Jabbar, yoğun bir çalışma tempolarının olduğunu söyleyerek, “Festival için Bulgaristan’a gittik, onun yorgunluğunu attık yeni haftaların getirdikleri ile uğraşacağız. Yeni projeler, kayıtlar var. Onlara yön vermeye çalışıyoruz. Bizim prodüksiyon sürecimiz hiç bitmiyor. Performanslarımız devam ediyor. Müzikle insanlarla buluşmaktan çok keyif alıyoruz “ diye anlattı.
 
“İYİ BİR EKİPLE İYİ BİR SOUND YAPISIYLA SUNULMASI EN BÜYÜK DEĞER”
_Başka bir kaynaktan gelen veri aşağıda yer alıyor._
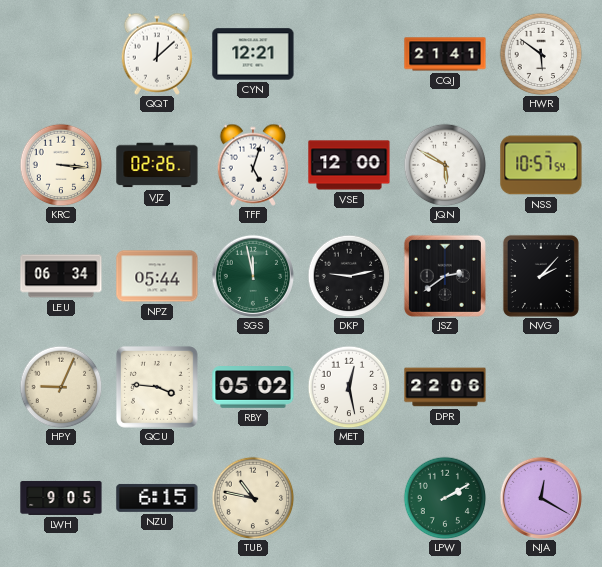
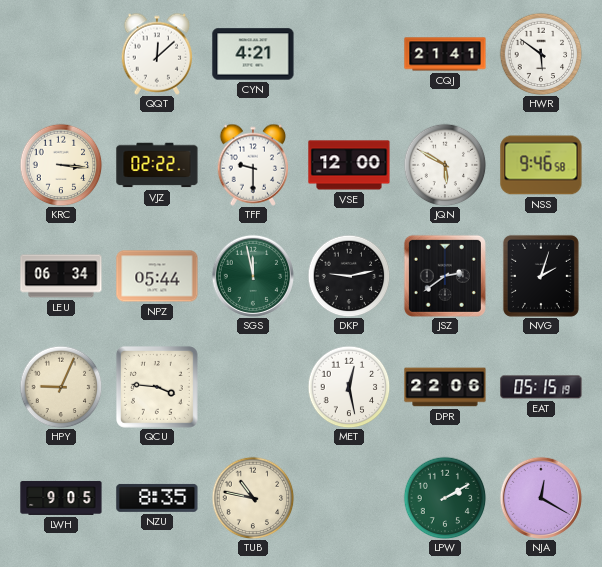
CYN: 12:21 -> 4:21
VJZ: 02:26 -> 02:22
TFF: 5:03 -> 9:30
NSS: 10:57 -> 9:46
NVG: 2:07 -> 2:03
RBY: 05:02 -> none
EAT: none -> 05:15
NZU: 6:15 -> 8:35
Jabbar, müzik ile ilgili düşüncelerini anlatarak, “Kafasındaki melodileri, sözleri müzikal olarak aktarmaya çalışan birisi olarak kendimi tanımlamak isterim. Küçük hikâyeler yaratmak ve bunu müzik yoluyla insanlarla buluşturmak hep tatlı bir mücadele oldu benim için. Bunun için çok çalışıyorum. Hiçbir şey çalışmadan yerini bulmuyor. Ses de bir enstrüman. Uzun sürenin getirdiği bir performans yoğunluğunun finalinde oluşabilen bir kullanım. Ses Allah vergisi başka bir şey ama üzerine harcadığınız mesai ve yan yana koyduğunuz ögeler aslında neyin ne olduğunu daha doğru gösterebiliyor bence. Prodüksiyon da bunun önemli bir parçası. Sound yapısına uygunluk ve bunun doğru aktarımı yetmiyor tek başına. İyi bir ekiple iyi bir sound yapısıyla sunulması en büyük değer. Ses tabi ki çok önemli ama gitar da, bas da, davul da çok önemli. Bize ulaştıran diğer sound yapıları, diğer teknik analizleri ile uğraşan arkadaşlarımız da önemli mesafeler harcıyorlar.  Yani bu işin bütün unsurları o kadar yekpare ki birbirinden ayırt edemiyorsunuz aslında mutfak tarafında. Ama insanlara dokunduğu tarafı bazen sesiniz oluyor bazen melodi oluyor bazen bir davul ritmi oluyor” diye açıkladı. 
 
“MESELA ‘GEL DESEM’ KLİBİNDEKİ HİKÂYE BENİM HİKAYEM”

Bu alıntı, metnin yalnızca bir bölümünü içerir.